But when Abbasid chroniclers were shown to be more than compilers, why weren’t the same methods applied to reveal later chroniclers as more than “summarizers”? The answer lies in the explanations given as to why chroniclers chose to summarize al-Tabari in the first place. In part this was attributed to al-Tabari’s superiority as a historian and to legitimacy based on past authorities. However, it was also believed that al-Tabari was one of the last historians to wrestle in a dynamic way with the tensions arising from early Islamic history, and that subsequent scholars could not resolve the tensions and therefore chose not to engage them.10 As the contemporary situation became further and further removed from the founding principles of justice and unity, and religious and political authority were effectively divided between the ʿulamaʾ and the sultans, and Sunni and Shiʿi Islam became established and mutually exclusive positions, the tensions that had motivated the third/ninth-century debates and chroniclers disappeared. Scholars, it was presumed, surrendered extreme idealism for extreme pragmatism as they turned to regional and dynastic histories guided by extra-Qurʾanic and pre-Islamic political values and criteria.11
There is some truth in this as historiography after the third/ninth century largely bifurcates between chronicles that focus on particular regions or dynasties that consequently ignore the early Islamic period, and biographies in which sacred biographies, or fadāʾil/manāqib, become the primary vehicle for remembering the early Islamic period.12 Chronicles had a clear political focus and were often written by and for the court. As historical works, they relied on akhbār and were concerned with questions of causation and human agency; as political works, they were designed to strengthen legitimacy and draw relevant lessons from the past.13 Increasingly, these lessons were found and framed as much in pre-Islamic as Islamic categories, contributing to the formation of what has been called Perso-Islamic kingship. The preference for dynastic over universal histories, however, does not have to be seen as strictly ideological. Chase Robinson has shown that regimes that made claims to universal legitimacy, such as the Abbasids, encouraged the writing of universal histories to support those claims. In contrast, regimes with more limited aspirations tended to sponsor regional and dynastic histories.14 While this factor is certainly important, writing universal histories was not only a matter of patronage. One needs to look at what an author tried to convey in his history, particularly when this challenged the collective memory promoted by the fadāʾil/manāqib tradition.

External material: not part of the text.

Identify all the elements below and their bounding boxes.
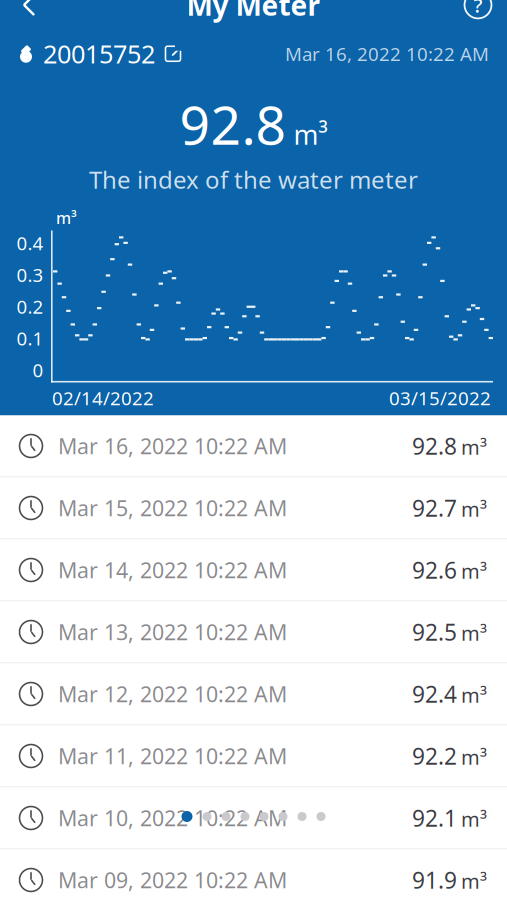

In contrast to the historical, political, and human focus of chronicles, faādʾil/manāqib present highly idealized individuals as exemplars of eternal religious virtues.15 The interest is not with historical causation or accountability but timeless character traits.16 They are hagiographic in nature and bear similarities to sacred biographies in other traditions.17 They tend to be community centered rather than author or text, regime or region, centered. Indeed, as in other hagiographic traditions, the community could be regarded as the collective author as the narrative was evaluated based on how it reflected the shared tradition of the community.18 This meant illustrating the exemplary behavior and ethical dimension that the community expected to be the outcome of the biography.19 In the case of Islamic sacred biographies of the Companions of the Prophet, the community came to have clear expectations. The content is based overwhelmingly on hadith (reports of the words and deeds of Muhammad) rather than akhbār; it is Muhammad’s purported assessment of the individual’s character that is most important.20 As a result, a Companion’s career after the death of Muhammad must, of necessity, be largely ignored, even if he became a caliph. When it cannot be ignored, prophetic utterances by Muhammad are used to interpret and contextualize it. Moreover, a key point of personal piety is loyalty to the community. The sacred memory of the individual and the collective are mutually reinforcing.21
The memory of the Companions and the early community presented in the fadāʾil/manāqib literature came to dominate the Islamic collective memory in the fourth/tenth century and has continued to do so down to the present. This presents even more reason to pay attention to universal chronicles from later periods to see how their portrayals of the same individuals and time period could act as a potentially powerful counter-narrative. This has historiographic as well as religious and political ramifications. To treat the Companions as human beings within history, subject to historical forces and human limitations, could have far-reaching implications. Fadāʾil/manāqib literature tends to silence or sidestep political debates arising from competing Islamic principles as well as between principles and practice by largely ignoring the political careers of Companions who became caliphs, the so-called Rāshidūn Caliphs. Universal Chronicles, on the other hand, that address the Rāshidūn Caliphs as rulers, situate these tensions squarely within the foundations of ...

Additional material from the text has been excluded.